Quick post about a change I made that’s worked out well.
I was using OpenAI API for automations in n8n — email summaries, content drafts, that kind of thing. Was spending ~$40/month.
Switched everything to Ollama running locally. The migration was pretty straightforward since n8n just hits an HTTP endpoint. Changed the URL from api.openai.com to localhost:11434 and updated the request format.
For most tasks (summarization, classification, drafting) the local models are good enough. Complex reasoning is worse but I don’t need that for automation workflows.
Hardware: i7 with 16GB RAM, running Llama 3 8B. Plenty fast for async tasks.
Free bullshit generator
No, not free, OPs power bill just climbed behind the scenes to match. Probably a discount but definitely not free.
Unless OP is running a data center, then there’s not really much of a power increase to run a local Ollama.
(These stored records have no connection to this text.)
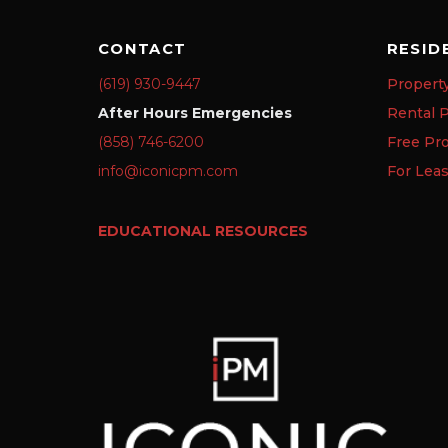
CONTACT
RESID
(619) 930-9447
Propert
After Hours Emergencies
Rental P
(858) 746-6200
Free Pr
info@iconicpm.com
For Lea
EDUCATIONAL RESOURCES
Running a thousand watts and not running a thousand watts can be quiet a difference depending on where you live. And then consider buying all of the hardware. In many cases it’s probably cheaper to just pay $40 al month.
That would be true worst case, but you’re never running inference 24/7. It’s no crazier than gaming in that regard.
Do you think it runs at 1000w continuously? On any decent GPU, the responses are nearly instantaneous to maybe a few seconds of runtime at maybe max GPU consumption.
Compare that to playing a few hours of cyberpunk 2077 with raytracing and maxed out settings at 4k.
Don’t get me wrong, there’s a lot to hate about AI/LLMs, but running one locally without data harvesting engines is pretty minimal. The creation of the larger models is where the consumption primarily comes in, and then the data centers that run them are servicing millions of inquiries a minute making the concentration of consumption at a single point significantly higher (plus they retrain the model there on current and user-fed data, including prompts, whereas your computer hosting ollama would not.)
Well it’s winter so any power usage he spends, he gets it back as heat
While this is correct, sometimes it can be free. I live in a cold climate, and over the winter I hooked up a folding@home computer in my office to keep things a bit warmer. Computers are 100% as efficient as a space heater.
Of course now that it’s getting warm things are changing. I’m actually in the middle of doing my last folding@home tasks until the temps drop next fall.
Even in very cold regions heat pumps maintain a COP>1, so even running it as a space heater may not be free if you have access to a more efficient alternative. Also that may be a responsible justification for Folding@Home, but I doubt OP is turning off their LLM in the summer.
I hate that LLMs are called “AI”, but they do have some uses if trained on the right data set (rather than pirating all the data of all of internet and calling making the LLM think it’s valid data). I have been wanting to set one up for my Home Assistant voice control so that it can better understand my speech. Also, for better image component recognition for tagging in Immich.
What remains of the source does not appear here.